This issue of Where Fundamentals Meet Technical looks at two bullish and one bearish stock observations.
Garrett has identified American Express (AXP) as having a constructive chart in the technical sense:
The risk/reward appears attractive here from a trading perspective, because the March lows can be used as stop-loss levels.
Fundamentally, analysts certainly are bullish:
Chart Source: F.A.S.T. Graphs
Their credit delinquencies remain low, and they have been rather immune to this recent banking fiasco. I continue to be long-term bullish on the travel and dining segment due to pent-up demand, which is an area that American Express emphasizes. Their small business segment is more concerning due to tight monetary policy, which is what keeps me a bit on the sidelines but not bearish.
Overall, I think AXP is an interesting stock idea at current levels.
The business analytics and bitcoin company, MicroStrategy (MSTR), finally has a rather constructive chart in place.
The stars are aligning well for bitcoin and bitcoin proxies. The market is currently pricing in peak Fed hawkishness, as they now have to balance between financial stability and clamping down on private sector credit creation. A lot of leverage has been washed out of the bitcoin ecosystem, and on-chain indicators look good.
The HODL wave measures the percentage of bitcoins that haven’t moved on-chain for over year, and currently is at all-time highs which is generally a sign of a deep bear market capitulation being over. This means that not a lot of new buyers have been coming in, while existing holders are gripped on tight to their coins:
Both the HODL wave and bitcoin price moving up together has historically been a good sign. During the 2016/2017 bull market, the price proceeded to ramp up rather consistently. During the 2020/2021 bull market, the price consolidated through much of 2020 (including a brief-but-violent crash down during the COVID crash) before eventually rocketing higher.

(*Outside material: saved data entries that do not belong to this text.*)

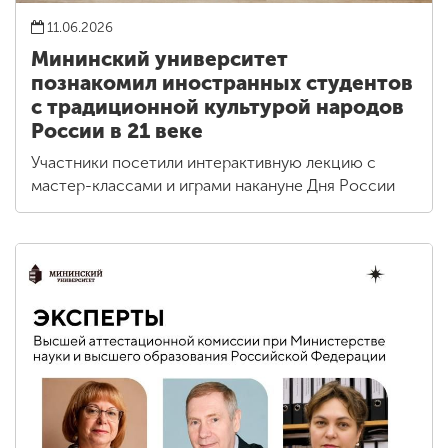
11.06.2026
Мининский университет
познакомил иностранных студентов
с традиционной культурой народов
России в 21 веке
Участники посетили интерактивную лекцию с
мастер-классами и играми накануне Дня России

Similarly, bitcoin was below its realized price (average on-chain cost basis) and has recently come back into positive territory, which has historically been an appealing bottom indicator:
I have no idea what will happen pricewise over the next year or two, and I err on the side of conservatism, but overall I’m quite bullish. MicroStrategy is well-positioned to rally alongside bitcoin, if bitcoin indeed does rally.
Walmart (WMT) currently has a lower earnings yield (and much lower dividend yield) than a saver can get with T-bills. The valuation is just not very attractive for a stock with its lackluster level of growth:
Chart Source: F.A.S.T. Graphs
Valuation alone is not a great catalyst for price action. There’s nothing stopping Walmart stock from chopping along sideways for a while, edging up slowly, or falling. It’s not as though it’s in a bubble, in other words. Its just not attractively priced relative to analyst expectations, and therefore would likely have to greatly outperform analyst expectations to be interesting, which is unlikely. They face a the prospect of a sluggish economy and ongoing tightness in the labor market, especially among blue collar workers.
Zac has a rather bearish chart in place for this year:
I have no idea if it will dip down that low or not, because that’s a sentiment+liquidity question more-so than just a fundamental question. But valuation, earnings expectations, and technicals do all point in the bearish direction for the moment.